In the days before the war, activists stuffed Hartford City Hall's second floor Common Council chambers. The protestors carried signs and filled the tiny room to the brim in hopes that their presence would embolden City Council to pass an anti-war resolution before the invasion of Iraq.
Unfortunately, then-councilor Elizabeth Horton-Sheff's resolution failed, 5-4. Mayor Eddie Perez didn't stand behind it, and some councilors, even though opposed to the war, said their duty wasn't foreign policy.
Fast forward to Monday, March 10, 2008, approaching the fifth anniversay of the U.S. invasion of Iraq, and now Working Families Party councilmen Dr. Larry Deutsch and Luis Cotto put an anti-war resolution on the table, item #39.
This time, it was a normal Council meeting setting with a few dozen chairs empty in Chambers. A couple of anti-war activists like Green Party stalwart Dave Ionno sat quietly, without waving any signs.
But this time, the anti-war motion passed in a 6-0 vote with two abstentions.
The resolution calls for an end to the war and for a monthly recognition at Council meetings of its ongoing financial and humanitarian tolls. It will be sent to President George W. Bush, Connecticut's Congressional delegation and the Connecticut General Assembly.
And no, Deutsch said, it's not five years too late.
"We weren't here five years ago," Deutsch said.
Deutsch began the discussion before the vote explaining how Council reached a compromise on the language of the resolution.
"A phrase to end the war now, not just end the war was removed in the interests of compromise," Deutsch said. "We were interested in changing the primary terms to make it broadly acceptable to everyone."

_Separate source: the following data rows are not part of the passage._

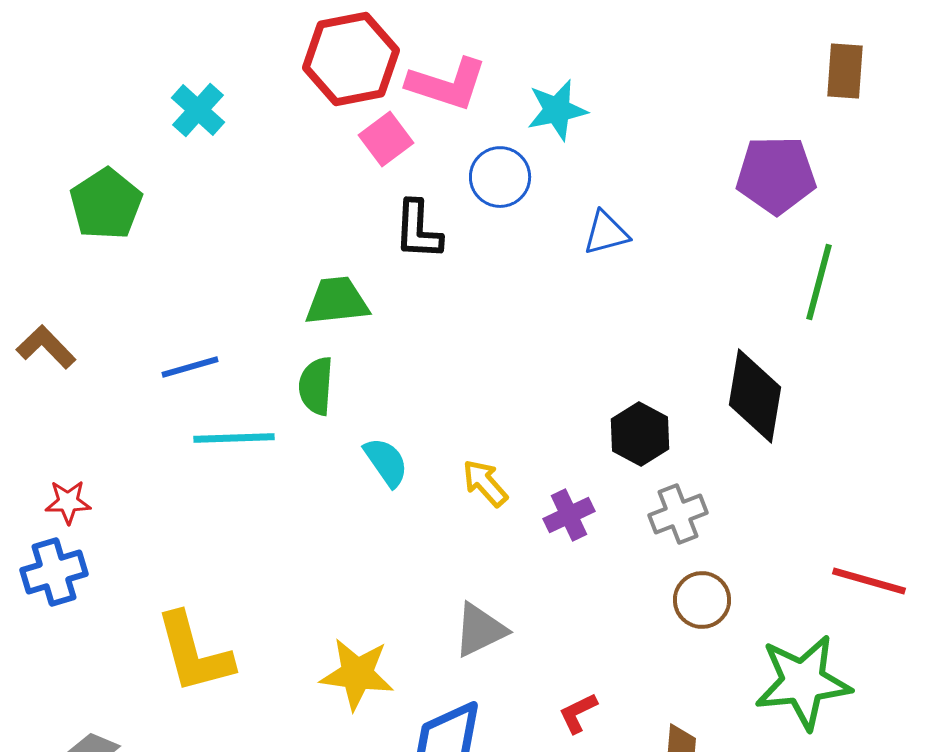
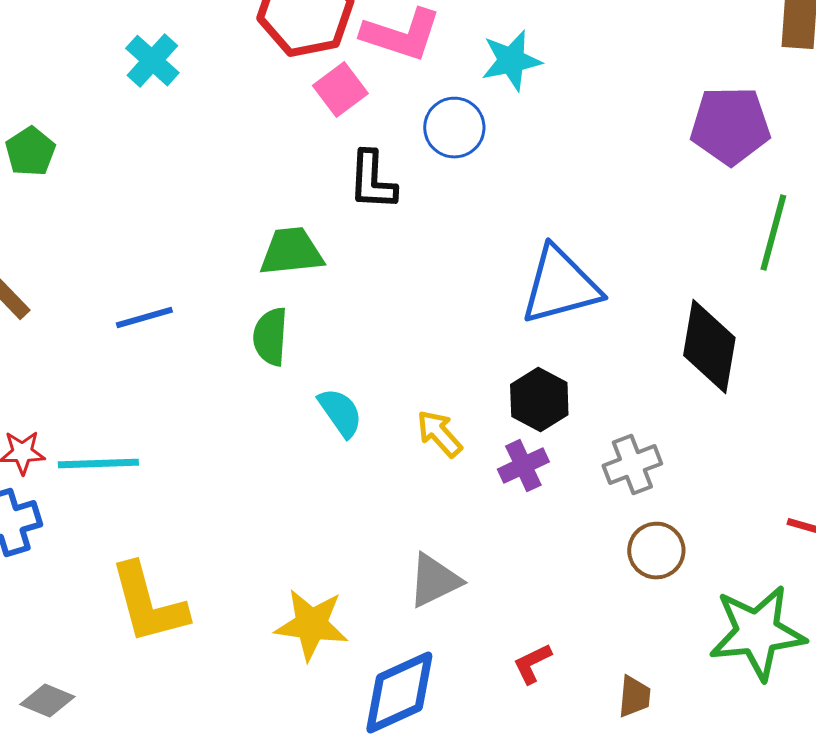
green pentagon: (106, 204) -> (30, 152), moved, size x0.7
blue triangle: (606, 233) -> (560, 286), moved, size x1.8
black hexagon: (640, 434) -> (539, 400), moved
cyan line: (234, 438) -> (98, 464), moved

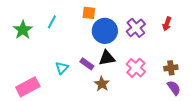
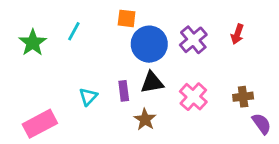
purple rectangle: (87, 64) -> (124, 91), turned 48
purple semicircle: (174, 88) -> (262, 124), moved

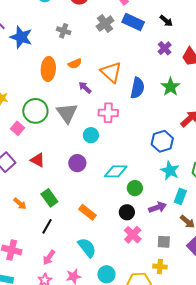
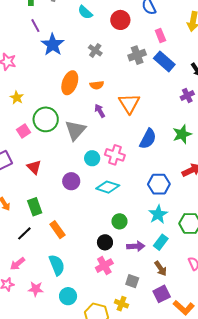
blue semicircle: (137, 88) -> (148, 139), moved
pink cross: (108, 113) -> (115, 155), moved
cyan diamond: (116, 171) -> (108, 187), moved
orange rectangle: (88, 212) -> (57, 230), moved

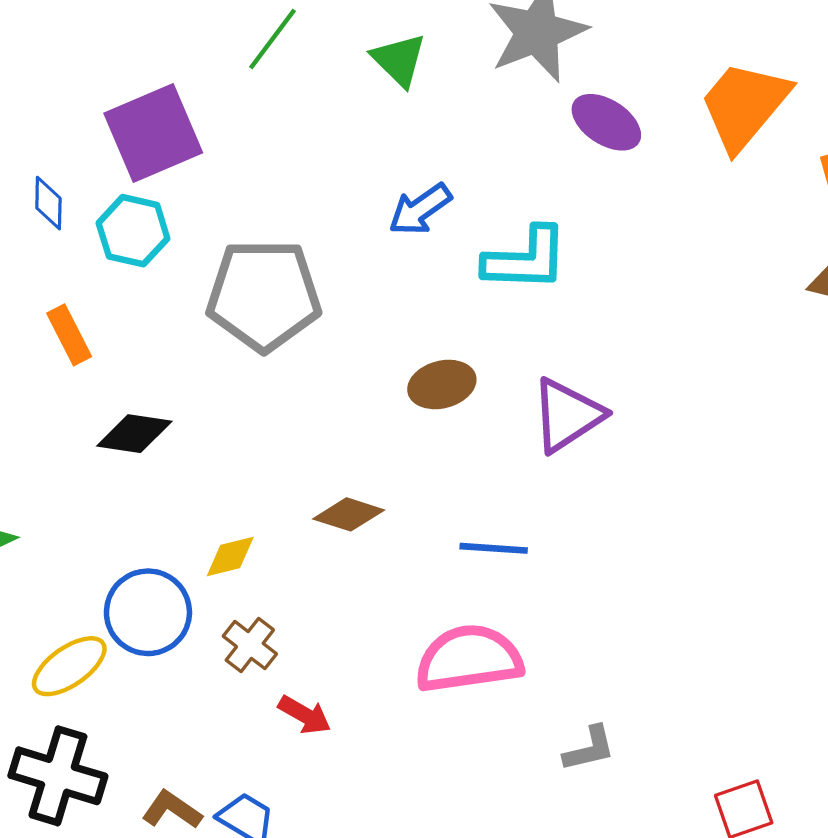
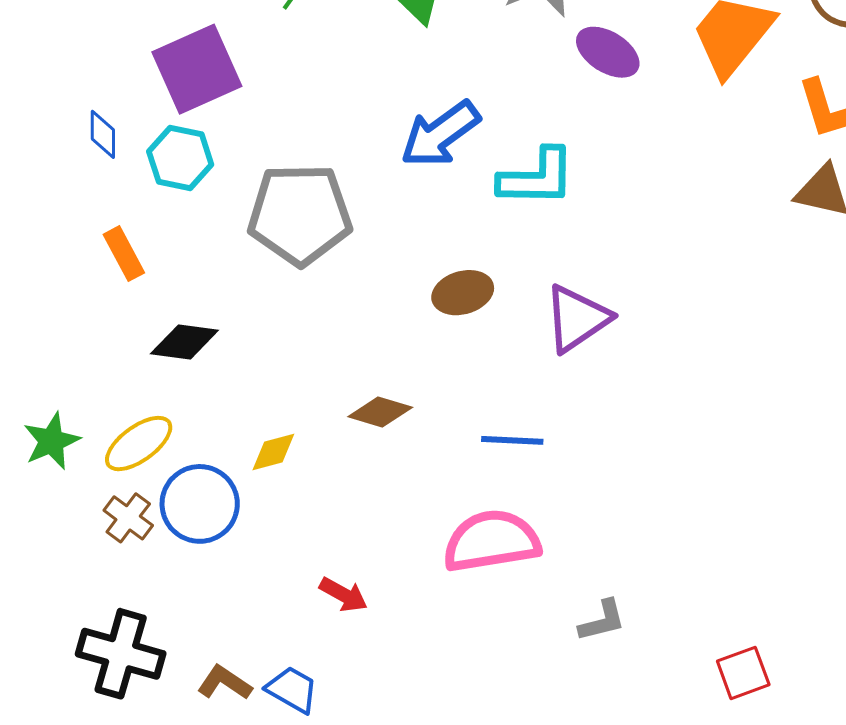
blue arrow: (420, 209) -> (440, 134), size x1.4
brown cross: (250, 645) -> (128, 518), moved
yellow ellipse: (69, 666) -> (139, 444), moved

Councilors were in broad agreement on the resolved clause stating "That at the second meeting of each month of the Council as a whole, after the Pledge of Allegiance and prayer, time is taken to suitably honor those serving and those who have lost their lives in the conflict and communicate information about the continuing fiscal and humanitarian costs to the City of Hartford."
Deutsch's Working Families Party co-sponsor on the resolution, Councilor Luis Cotto, an Army veteran, explained succinctly the importance of said clause.
"The costs associated with this war are so depressing," Cotto said. "We need to be depressed once a month."
Council Ken Kennedy, one of the abstentions, supported the resolve clause, but sang his familiar chorus that City Council should not be a forum for foreign policy.
"I have always had the belief that some things are beyond the scope of Council," Kennedy said. "I do not support the war, but I do not think it is appropriate for City Council to comment on this."
Foreign policy should be left to Congress, Kennedy said. Cotto disagreed.
"It is incumbent upon us to respond to the foreign policy decisions of those who we elect," Cotto said. "Imagine if every municipality voted positively for this, we would have a mandate to end the war."